It’s worth the trip and a few extra bucks to find a loaf made with the right ingredients.

Bread has gotten a bad rap over the years, because mass-produced loaves often swap whole grains and wholesome ingredients for bleached flours and chemical additives. The last few decades have also seen a rise in popularity of low-carb and gluten-free diets, which have attributed to the demonization of what has otherwise been considered a dietary staple.

While the bread aisle now has more whole grain options than before, even breads made with whole grains are instead laden with refined sugar, added salt, and vegetable oils to improve the flavor and mouthfeel. So where can you find healthy, quality breads made with simple, wholesome ingredients?

“I would encourage people to skip the bread aisle and look for a freshly baked loaf within the in-store bakery,” said Jonathan Davis, senior vice president of research and development at La Brea Bakery. “Taking a look at the ingredients is something all consumers should do before buying bread. Ingredients give consumers insight into how the bread will taste, so it’s important to know more about how the bread was made.”

Fortunately, the days of having to choose between a loaf of flimsy, artificial bread or a frozen one made from obscure ancient grains are behind us. Bakers are once again making bread like our ancestors did—with nutritious grains, fewer ingredients, and using natural fermentation techniques.

Davis said consumers are also now beginning to understand the health benefits of eating bread made the right way, with the right ingredients. There are a few things you need to look for when shopping for bread, so you don’t end up compromising on nutritional value or flavor.

The Number of Ingredients

One of the best ways to find a wholesome bread is to make sure it is made with minimal, high-quality ingredients. Bread should be made from flour, water, yeast, and maybe a little salt; if you’re seeing a long list of other ingredients, you’ll probably want to pass.

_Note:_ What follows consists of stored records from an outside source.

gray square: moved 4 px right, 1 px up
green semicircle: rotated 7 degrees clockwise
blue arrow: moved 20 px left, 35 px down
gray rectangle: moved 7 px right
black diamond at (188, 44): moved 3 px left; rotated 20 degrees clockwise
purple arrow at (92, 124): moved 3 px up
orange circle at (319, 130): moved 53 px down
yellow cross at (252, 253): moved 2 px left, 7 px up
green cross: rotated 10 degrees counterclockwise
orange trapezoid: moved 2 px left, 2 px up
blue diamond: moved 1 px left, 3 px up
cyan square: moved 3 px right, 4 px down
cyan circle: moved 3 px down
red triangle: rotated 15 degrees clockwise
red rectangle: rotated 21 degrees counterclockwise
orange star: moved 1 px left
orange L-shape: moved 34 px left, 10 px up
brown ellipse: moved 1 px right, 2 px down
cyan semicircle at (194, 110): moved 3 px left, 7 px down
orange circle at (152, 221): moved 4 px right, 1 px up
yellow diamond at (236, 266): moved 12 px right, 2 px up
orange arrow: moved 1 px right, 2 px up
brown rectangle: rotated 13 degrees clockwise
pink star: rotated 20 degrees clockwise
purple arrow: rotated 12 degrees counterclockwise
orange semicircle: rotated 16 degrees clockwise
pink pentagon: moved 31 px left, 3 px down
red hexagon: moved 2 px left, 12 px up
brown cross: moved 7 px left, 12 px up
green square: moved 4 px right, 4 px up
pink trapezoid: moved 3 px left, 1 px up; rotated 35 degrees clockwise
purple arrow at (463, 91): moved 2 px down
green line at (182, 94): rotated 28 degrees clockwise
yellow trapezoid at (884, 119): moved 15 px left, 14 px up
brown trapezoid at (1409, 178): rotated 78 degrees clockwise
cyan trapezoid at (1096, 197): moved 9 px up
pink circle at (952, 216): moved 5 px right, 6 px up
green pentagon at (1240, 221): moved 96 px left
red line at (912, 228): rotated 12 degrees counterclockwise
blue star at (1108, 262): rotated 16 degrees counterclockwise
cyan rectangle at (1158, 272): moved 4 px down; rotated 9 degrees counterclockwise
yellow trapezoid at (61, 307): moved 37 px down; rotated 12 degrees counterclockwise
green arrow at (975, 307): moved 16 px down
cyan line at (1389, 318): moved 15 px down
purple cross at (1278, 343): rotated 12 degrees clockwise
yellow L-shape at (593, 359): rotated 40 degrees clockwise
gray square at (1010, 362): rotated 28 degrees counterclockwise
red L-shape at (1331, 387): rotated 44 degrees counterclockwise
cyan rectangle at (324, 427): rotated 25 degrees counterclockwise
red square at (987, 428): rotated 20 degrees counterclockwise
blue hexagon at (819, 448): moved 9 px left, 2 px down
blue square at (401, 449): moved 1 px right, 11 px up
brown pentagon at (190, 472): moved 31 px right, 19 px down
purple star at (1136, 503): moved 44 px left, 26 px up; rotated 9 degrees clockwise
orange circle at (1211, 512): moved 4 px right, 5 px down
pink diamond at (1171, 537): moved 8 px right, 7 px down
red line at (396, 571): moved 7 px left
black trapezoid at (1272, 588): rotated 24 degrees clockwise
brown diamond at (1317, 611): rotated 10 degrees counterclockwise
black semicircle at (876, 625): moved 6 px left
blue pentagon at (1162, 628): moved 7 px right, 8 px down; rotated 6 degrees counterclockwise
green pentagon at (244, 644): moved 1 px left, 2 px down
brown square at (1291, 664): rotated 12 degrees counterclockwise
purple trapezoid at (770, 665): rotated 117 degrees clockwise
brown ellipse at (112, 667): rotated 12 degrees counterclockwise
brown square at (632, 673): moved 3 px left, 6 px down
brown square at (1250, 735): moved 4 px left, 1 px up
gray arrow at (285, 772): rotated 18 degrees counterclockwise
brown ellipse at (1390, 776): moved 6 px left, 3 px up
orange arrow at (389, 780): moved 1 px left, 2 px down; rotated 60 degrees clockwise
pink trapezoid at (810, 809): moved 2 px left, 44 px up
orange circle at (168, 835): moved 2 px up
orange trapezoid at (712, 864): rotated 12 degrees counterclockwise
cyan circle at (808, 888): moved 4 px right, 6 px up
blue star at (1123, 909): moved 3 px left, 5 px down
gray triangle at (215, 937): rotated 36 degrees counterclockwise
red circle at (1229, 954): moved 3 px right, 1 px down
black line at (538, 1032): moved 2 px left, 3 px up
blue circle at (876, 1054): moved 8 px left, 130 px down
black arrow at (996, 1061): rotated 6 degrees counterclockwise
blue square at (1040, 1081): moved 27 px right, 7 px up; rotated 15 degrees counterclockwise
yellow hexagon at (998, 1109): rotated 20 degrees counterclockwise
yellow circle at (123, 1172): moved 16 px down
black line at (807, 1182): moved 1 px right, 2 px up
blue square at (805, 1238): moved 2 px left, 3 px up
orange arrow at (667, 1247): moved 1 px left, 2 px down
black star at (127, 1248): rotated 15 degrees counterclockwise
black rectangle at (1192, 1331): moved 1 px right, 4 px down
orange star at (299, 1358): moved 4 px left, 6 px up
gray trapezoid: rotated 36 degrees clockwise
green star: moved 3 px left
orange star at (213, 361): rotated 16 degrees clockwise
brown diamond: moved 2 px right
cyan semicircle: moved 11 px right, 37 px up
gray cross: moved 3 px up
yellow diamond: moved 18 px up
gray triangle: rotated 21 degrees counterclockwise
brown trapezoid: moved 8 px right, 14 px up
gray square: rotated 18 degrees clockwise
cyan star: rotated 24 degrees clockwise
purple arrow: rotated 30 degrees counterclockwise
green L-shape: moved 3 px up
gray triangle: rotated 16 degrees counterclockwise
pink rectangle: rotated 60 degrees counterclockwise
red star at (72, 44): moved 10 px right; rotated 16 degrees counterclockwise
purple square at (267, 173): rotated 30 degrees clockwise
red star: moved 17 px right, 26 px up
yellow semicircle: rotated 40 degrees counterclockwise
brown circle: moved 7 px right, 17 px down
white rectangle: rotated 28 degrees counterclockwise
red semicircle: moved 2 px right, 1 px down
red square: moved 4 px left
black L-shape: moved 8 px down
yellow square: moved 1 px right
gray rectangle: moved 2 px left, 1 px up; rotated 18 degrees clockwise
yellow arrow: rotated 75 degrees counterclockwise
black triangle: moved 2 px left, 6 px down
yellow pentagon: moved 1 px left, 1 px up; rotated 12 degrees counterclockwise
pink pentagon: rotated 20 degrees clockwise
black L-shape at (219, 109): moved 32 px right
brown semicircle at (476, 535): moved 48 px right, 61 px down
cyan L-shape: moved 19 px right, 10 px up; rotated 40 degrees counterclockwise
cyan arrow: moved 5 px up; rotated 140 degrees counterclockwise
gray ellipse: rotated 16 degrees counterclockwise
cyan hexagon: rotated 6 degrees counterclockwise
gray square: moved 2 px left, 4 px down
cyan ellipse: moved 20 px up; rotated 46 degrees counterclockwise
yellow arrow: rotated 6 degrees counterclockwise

Sugar Content of the Bread

Sugar is often an additive that shouldn’t be there. Sugar is not an essential ingredient for bread, and while not necessarily a bad ingredient in small amounts, it can transform bread into a sneaky sugar bomb. For example, many whole-grain breads you can find on grocery store shelves are made with 4 to 6 grams of sugar per slice, meaning your otherwise healthy sandwich could pack an extra 12 grams, just from the bread alone!

Want to ensure your family is eating wholesome bread? Make it yourself!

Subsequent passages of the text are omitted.